Together, the three of us, with others, led a service
of worship in the Chapel at the Presbyterian Center. It was full. Wall
to wall people, and spilling out into the hall. When Freda Gardner began
to read the 23rd Psalm, everyone began to recite it aloud
from memory. There was a sense of solidarity.
Afterwards I met the TV and print media who were
there. An AP reporter asked me: "Why did you do this?" I
replied that two things seemed clear: "We knew we needed God. And
we needed each other." It seemed the most natural thing to want to
be together to share our shock and grief. We worshipped and witnessed.
Then everyone went back to work. People were on the phones, and email,
and fax, contacting the congregations in the hardest hit areas, offering
assistance. Presbyterian Disaster Assistance was immediately brought
into action. World Wide Ministries was in touch with our mission
personnel overseas. Theology and Worship was responding to requests from
pastors about how to interpret these events to their congregations and
to parents about how to interpret them to their children. Before the day
was over, Cliff Kirkpatrick, who was in Geneva, Switzerland, and John
Detterick, and I, had issued a pastoral letter that went out to all of
our presbyteries to be distributed to our congregations.
In a time of crisis we reach down deep inside ourselves
to find the resources to meet the challenge. For me, and for many in our
church, those resources are found in the wisdom of our Confessions. The
Heidelberg Catechism, Question 1: "What is your only comfort
in life and in death?" Answer: "That I belong - body and soul,
in life and in death - not to myself, but to my faithful Savior, Jesus
Christ." We drew on that resource when we wrote A Brief Statement
of Faith, the newest statement in our Book of Confessions,
"In life and in death we belong to God."
We have a strong, vital denomination, with committed
and compassionate leaders. The first lesson of September 11 is that we
must stand united. I preached for Joanna Adams at Trinity Presbyterian
in Atlanta. She told that in those first days when we were all
transfixed in front of our TV sets, there was a strip of announcements
of canceled events running across the bottom of the screen. One from the
law courts said: "Arguments canceled, today and tomorrow."
Would that it applied to the church as well.
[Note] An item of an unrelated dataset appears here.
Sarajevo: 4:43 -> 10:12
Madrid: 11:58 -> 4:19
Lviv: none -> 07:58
I don't know how the vote on Amendment A will come
out. I have seen no running tallies of early votes in presbyteries. I
wish that we would all take a September 11 pledge - not to put forth any
more legislation nor initiate any more judicial action regarding
ordination standards until the Task Force on the peace, unity, and
purity of the church presents its final report in 2005. We need to give
this representative group time to consult with the church and to help us
understand the way forward into the 21st century. We need
more education, not legislation.
I couldn't leave Louisville, as planned, on September
11. I was there until Friday the 15th, when planes started
flying again. I couldn't get to Spokane, Washington, where I was
supposed to be preaching. I couldn't get back here to Los Angeles. But I
could get to Omaha. I was to be there the following week, meeting with
three presbyteries. My wife, Sharon's, mother lives in the village of
Bennington, just outside of Omaha, and she took me in. She is the
matriarch of that town. At 93, she still drives her car and goes to two
or three events a day. In Bennington, Nebraska, ecumenism is having the
option to choose between being Evangelical Lutheran and Missouri Synod
Lutheran. In deference to my limitations we went to Fremont to the first
Presbyterian Church where I brought greetings. Then we attended a family
gathering. When we got home, a neighbor was standing on the doorstep.
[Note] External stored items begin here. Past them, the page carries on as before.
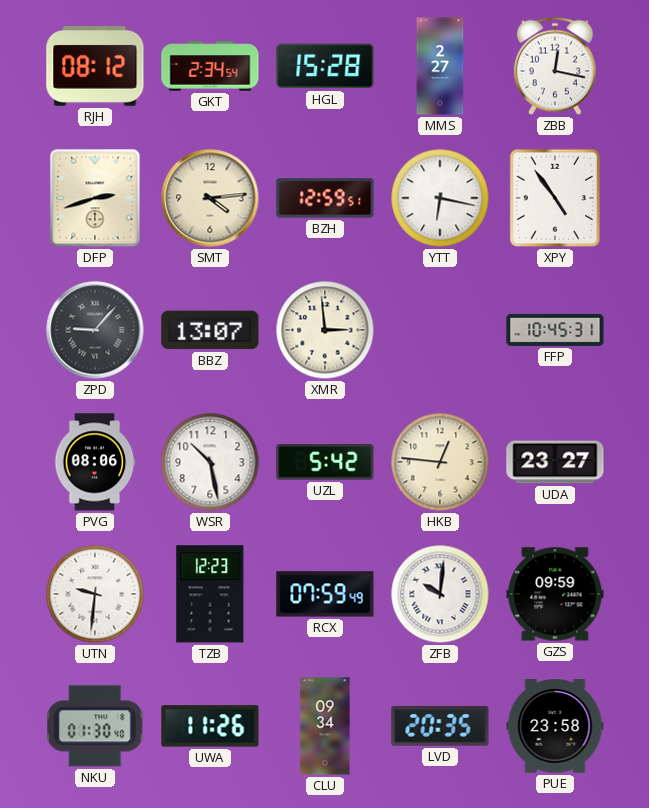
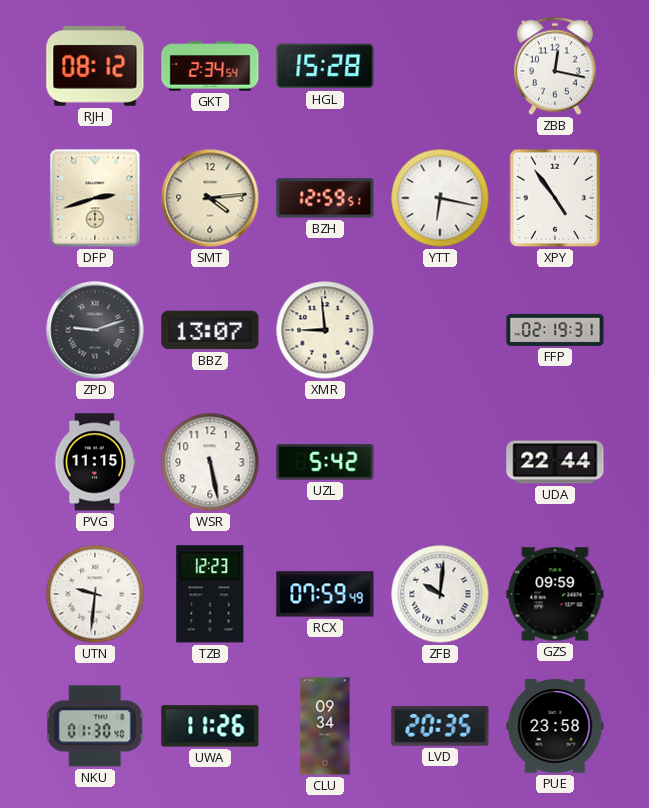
MMS: 2:27 -> none
ZPD: 9:07 -> 9:12
XMR: 2:59 -> 8:59
FFP: 10:45 -> 02:19
PVG: 08:06 -> 11:15
WSR: 10:28 -> 5:28
HKB: 12:46 -> none
UDA: 23:27 -> 22:44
She said: "Come over for pie and coffee."
There were three couples, and Gretchen and I. We were
talking about the tragic events of September 11. One of the women said:
"What I don't understand is how some of those terrorists could have
been in this country four or five years and not realized that our way of
life is better and changed their minds." That is the second,
painful lesson of September 11. There are people in every country and
every religion that only see the dark side. America has many faults, and
we have made many mistakes in our foreign policy. We know these things
and we try to correct them, but we move on knowing the positive as well.
When people only see the negative about others and then cast their
attitude in religious terms they are called "fundamentalists."
About 10 years ago Martin Marty, now retired Professor
of Church History at the University of Chicago got the American Academy
of Sciences to authorize a "Fundamentalism Project." Most
people thought it was a waste of time. Who cares about fundamentalists?
Now Marty looks like a genius! His team has compiled about 10 volumes of
research on fundamentalisms worldwide. Recently in an article in the New
York Times Sunday Magazine, Marty listed four common
characteristics of all fundamentalisms. First, they grow on soil that
has been conservative, traditional, orthodox. Second, they imagine that
there was once an ideal community in the past and that the modern world
is a defection, a falling away, a perversion of that ideal community.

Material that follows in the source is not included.